Today I went shopping in Lima.

I should note that I live in Miraflores, the picturesque, touristy part of Lima where the Westerners and wealthy locals congregate. Nothing there, I am told, is representative of Peru or even Lima. There is shopping in Miraflores, of course, the prices absurdly inflated and the shops almost exclusively Western. Buildings seem to be colorful expressions of individualism rather than functional structures. Parks and gardens are obsessively manicured and feature dozens of fastidiously maintained flower beds, the brilliantly multihued occupants of which are always arranged in the shape of a heart or some such. The locals are friendly, smiling and helpful. Of course I want to shop there. But I didn't move here to spend a year in a gilded little bubble.

After a bone-jarring bus ride into wherever it was we actually went, I and my three companions – one of my roommates and two local girls – debarked to the standard Peruvian symphony of blowing horns and screeching brakes. I looked around and realized I must have entered the “real” Lima: the surrounding buildings were forlorn, crumbling structures painted drab greens and grays. Trash littered the sidewalks and black, grimy water pooled in jagged holes in the decades-old pavement. Traffic was worse than any I'd seen before and seemingly undirected by man or machine. The air smelled simultaneously acrid and stale, a slightly-nauseating mixture of body odor, garbage, fried food and urine. Toothless street vendors accosted us immediately, offering a cheap assortment of men's undershirts, wallets, hairbrushes and jewelry.

As we entered the market, I realized how very, very big the place actually was. It must have spanned ten blocks in both directions, packed to the absolute limit with shoppers and vendors alike. The outdoor shops, generally about the size of a standard American living room, were crammed haphazardly onto each block, generously decorated with signs declaring DESCUENTOS and OFERTAS. The indoor shops – each really just a kiosk space, about the height and width of a bunk bed, inside a large mazelike warehouse – spilled onto their neighbors. The shop assistants were aged and tired-looking, their responses and faces the very embodiment of indifference.

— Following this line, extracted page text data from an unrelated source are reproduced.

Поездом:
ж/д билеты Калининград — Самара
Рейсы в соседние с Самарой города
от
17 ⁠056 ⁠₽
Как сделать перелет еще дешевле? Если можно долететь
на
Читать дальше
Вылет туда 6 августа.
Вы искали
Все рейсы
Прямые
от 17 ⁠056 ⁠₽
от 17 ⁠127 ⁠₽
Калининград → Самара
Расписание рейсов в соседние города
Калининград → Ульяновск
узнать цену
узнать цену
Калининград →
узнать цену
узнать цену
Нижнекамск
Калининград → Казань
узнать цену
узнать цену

What really got my attention were the mannequins – at least five of them to each shop. In the States, mannequins are one of the very few remaining solely utilitarian objects. Measurements are standardized and reasonably normal, and the “hair” is generally a few cursory waves incised as part of the structure itself. The Peruvian mannequins, on the other hand, are fiberglass monuments to sex and highly idealized feminine beauty. Heavily made-up, impossibly narrow-waisted, big-boobed and voluptuous, the mannequins' glittering, lidless stare followed us throughout each labyrinthine warehouse. We chanced to wander through the kids' section and I stopped, appalled, when I noticed “Sexy Kids!” emblazoned across one shop's exterior. Inside were miniature versions of the earlier mannequins, clad in appropriately kid-like garb but stuffed with newspaper in the hip area to create the illusion of womanly curves. That, in fact, really was nauseating.

Navigation was tricky. I tried to follow Melina, one of the locals, but lost her repeatedly in the swarm of females of similar (identical?) height, hair length, and clothing. “Kate!” Courtney would yell, having managed somehow to keep up, and I'd fumble to locate the direction of her voice and rejoin the othes. It was impossible to walk in a straight line and at some moments even to move, crowded as it was and as hard as we tried to avoid the brash, aggressive street vendors. “Gringa”, several of them sneered at me, gesturing lewdly and laughing all the while. I've seen too much to be offended by so little but was nonetheless repulsed.

Unattended children were everywhere, some of them mere toddlers. They squatted, barefoot, in the rare open spaces and played with dirty toys. Others wandered about uncertaintly with a bereft expression. Some just huddled in doorways and looked out imploringly at the passing crowd.

Courtney and I, uninitiated outsiders and accustomed to a decidedly more spacious retail environment, tired of the excursion within an hour, I'm slightly ashamed to say. By the time the four of us reached the street and Melina found a cab, I had developed a massive headache and a grouchy mood. The jostling, the shoving, the constant malodorous contact and the welter of emotions I felt regarding the experience made me anxious to get away and get alone.

As we eased into the late afternoon traffic and joined the cars heading back toward Miraflores, I noticed a campaign billboard overhead. Mayoral elections are being held in Lima in November, I think, and the candidates are campaigning hard. This billboard, featuring a candidate whose name I cannot recall, proclaimed, in patriotic red and white, “SOMOS PERU!” We are Peru.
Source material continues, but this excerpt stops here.